Il est un mythe tenace qui attribue à l’histoire en général, et celle des femmes en particulier, un sens naturel allant d’un état de servitude totale vers une libération complète. Titiou Lecoq fait justice de cette idée reçue, en parcourant une chronologie qui démontre l’entremêlement d’époques à la fois de liberté et d’oppression. En commençant par une préhistoire marquée par une grande variation de la division du travail entre hommes et femmes, du fait de l’extrême diversité des normes sociales et culturelles, du climat et des saisons, de la composition et des modes de vie de chaque groupe humain. Exit, donc, l’image de garçons à la chasse et de filles à la cueillette, depuis que le quart des tombes retrouvées sont celles de chasseuses et que des traces de peintures féminines ont été identifiées dans les grottes. L’avènement, au néolithique, d’un patriarcat dominateur a réussi à effacer les traces des femmes. Pourtant, elles abondent ! Avec, pour commencer, le premier texte jamais écrit qui remonte à 2300 ans avant JC : celui de la grande prêtresse Enheduanna.

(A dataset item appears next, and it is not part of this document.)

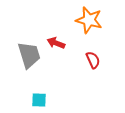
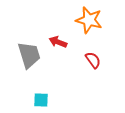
red arrow: moved 2 px right, 1 px up
red semicircle: rotated 12 degrees counterclockwise
cyan square: moved 2 px right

C’est aux peuples barbares et non aux civilisations grecques et romaines que l’on doit un traitement plus égalitaire. Le moyen-âge est peuplé d’archères et de chevaleresses défendant leur terre en portant l’armure, d’enlumineuses, de bâtisseuses de cathédrales, de maréchales-ferrants, d’orfévresses … Des femmes tiennent le pouvoir, jusqu’à ce que la loi salique les en chasse. La renaissance se confond avec la montée d’une haine qui fait tout pour réduire leur autonomie. Leur importance dans la littérature est minimisée, quand elle n’est pas niée. Les combats des deux derniers siècles réactualisent leur rayonnement. Chaque fois que les femmes gagnent en visibilité, elles sont effacées, avant de revenir sur scène.